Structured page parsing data
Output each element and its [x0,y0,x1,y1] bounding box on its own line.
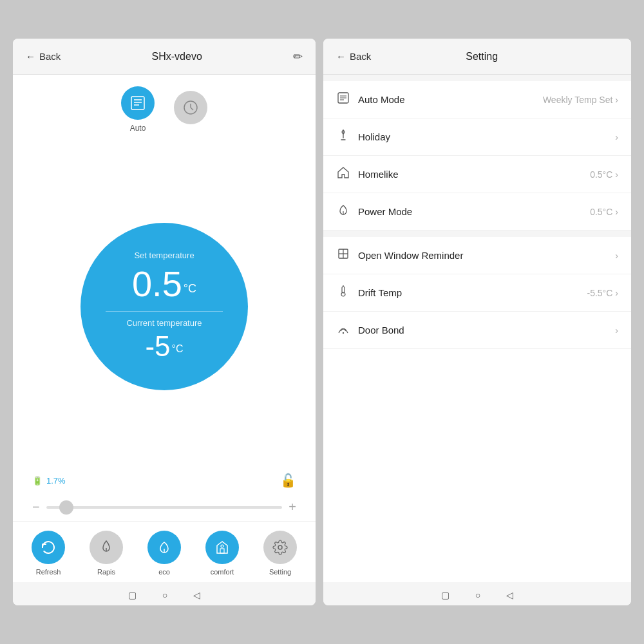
svg-point-10 [221,545,223,547]
manual-mode-icon [174,91,207,124]
rapis-button[interactable]: Rapis [90,531,123,576]
set-temp-value: 0.5 [132,263,182,304]
setting-item-right-drift-temp: -5.5°C › [587,288,618,298]
setting-item-auto-mode[interactable]: Auto Mode Weekly Temp Set › [323,81,631,118]
power-mode-setting-label: Power Mode [358,206,412,217]
battery-info: 🔋 1.7% [32,476,66,486]
drift-temp-setting-value: -5.5°C [587,288,612,298]
eco-icon [147,531,181,564]
homelike-setting-value: 0.5°C [590,169,612,180]
auto-mode-setting-icon [336,91,350,108]
set-temp-display: 0.5°C [132,263,196,305]
left-device-title: SHx-vdevo [152,51,202,62]
setting-item-left-open-window: Open Window Reminder [336,247,463,263]
svg-line-6 [191,108,193,110]
holiday-setting-icon [336,129,350,145]
auto-mode-setting-value: Weekly Temp Set [543,95,612,105]
right-header: ← Back Setting [323,39,631,75]
setting-item-open-window[interactable]: Open Window Reminder › [323,237,631,274]
setting-item-left-homelike: Homelike [336,166,399,182]
slider-track[interactable] [46,506,283,509]
comfort-label: comfort [211,568,234,576]
homelike-chevron-icon: › [615,169,618,180]
door-bond-setting-icon [336,322,350,338]
set-temp-label: Set temperature [134,251,194,260]
left-android-nav: ▢ ○ ◁ [13,582,316,605]
refresh-label: Refresh [36,568,61,576]
setting-item-left-power-mode: Power Mode [336,204,412,220]
setting-button[interactable]: Setting [263,531,297,576]
drift-temp-setting-icon [336,285,350,301]
eco-label: eco [158,568,170,576]
comfort-icon [205,531,239,564]
auto-mode-chevron-icon: › [615,95,618,105]
left-edit-icon[interactable]: ✏ [293,50,303,64]
power-mode-chevron-icon: › [615,207,618,217]
rapis-label: Rapis [97,568,115,576]
setting-item-right-power-mode: 0.5°C › [590,207,618,217]
setting-item-holiday[interactable]: Holiday › [323,118,631,156]
setting-item-right-homelike: 0.5°C › [590,169,618,180]
svg-point-24 [343,332,344,334]
setting-item-door-bond[interactable]: Door Bond › [323,312,631,349]
left-back-button[interactable]: ← Back [26,51,61,62]
battery-value: 1.7% [46,476,66,486]
holiday-setting-label: Holiday [358,131,390,142]
left-square-nav[interactable]: ▢ [128,590,137,600]
power-mode-setting-value: 0.5°C [590,207,612,217]
holiday-chevron-icon: › [615,132,618,142]
left-back-label: Back [39,51,61,62]
left-header: ← Back SHx-vdevo ✏ [13,39,316,75]
drift-temp-chevron-icon: › [615,288,618,298]
svg-point-11 [278,545,282,549]
setting-item-left-drift-temp: Drift Temp [336,285,402,301]
current-temp-display: -5°C [145,330,183,363]
set-temp-unit: °C [184,282,196,295]
setting-item-right-auto-mode: Weekly Temp Set › [543,95,618,105]
right-back-nav[interactable]: ◁ [506,590,513,600]
setting-label: Setting [269,568,291,576]
setting-item-drift-temp[interactable]: Drift Temp -5.5°C › [323,274,631,312]
setting-item-homelike[interactable]: Homelike 0.5°C › [323,156,631,193]
refresh-button[interactable]: Refresh [32,531,65,576]
current-temp-label: Current temperature [126,318,202,328]
slider-plus-button[interactable]: + [289,500,296,515]
setting-item-power-mode[interactable]: Power Mode 0.5°C › [323,193,631,231]
thermostat-area: Set temperature 0.5°C Current temperatur… [13,139,316,468]
current-temp-unit: °C [172,343,184,354]
svg-rect-9 [220,549,224,553]
slider-minus-button[interactable]: − [32,500,40,515]
auto-mode-setting-label: Auto Mode [358,94,405,105]
left-back-nav[interactable]: ◁ [193,590,200,600]
battery-icon: 🔋 [32,476,43,486]
open-window-chevron-icon: › [615,251,618,261]
right-back-button[interactable]: ← Back [336,51,371,62]
setting-item-left-auto-mode: Auto Mode [336,91,405,108]
lock-icon[interactable]: 🔓 [280,473,296,488]
door-bond-setting-label: Door Bond [358,325,404,336]
thermostat-circle: Set temperature 0.5°C Current temperatur… [80,223,248,390]
setting-item-left-door-bond: Door Bond [336,322,404,338]
homelike-setting-icon [336,166,350,182]
auto-mode-button[interactable]: Auto [121,86,155,133]
right-square-nav[interactable]: ▢ [441,590,450,600]
slider-thumb[interactable] [59,500,73,515]
setting-item-right-door-bond: › [612,325,618,336]
left-back-arrow-icon: ← [26,51,35,62]
refresh-icon [32,531,65,564]
left-circle-nav[interactable]: ○ [162,590,167,600]
section-divider-mid [323,231,631,237]
section-divider-top [323,75,631,81]
right-circle-nav[interactable]: ○ [475,590,480,600]
open-window-setting-icon [336,247,350,263]
eco-button[interactable]: eco [147,531,181,576]
manual-mode-button[interactable] [174,91,207,128]
comfort-button[interactable]: comfort [205,531,239,576]
right-back-arrow-icon: ← [336,51,346,62]
svg-rect-0 [131,97,144,109]
right-header-title: Setting [466,51,498,62]
auto-mode-label: Auto [130,124,146,133]
right-panel: ← Back Setting [323,39,631,605]
power-mode-setting-icon [336,204,350,220]
right-android-nav: ▢ ○ ◁ [323,582,631,605]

▶ _EXERCISE_
Reproduce each line of the data containing the word "slider".

▶ _ANSWER SPACE_
slider-track[interactable] [46,506,283,509]
slider-plus-button[interactable]: + [289,500,296,515]
slider-minus-button[interactable]: − [32,500,40,515]
slider-thumb[interactable] [59,500,73,515]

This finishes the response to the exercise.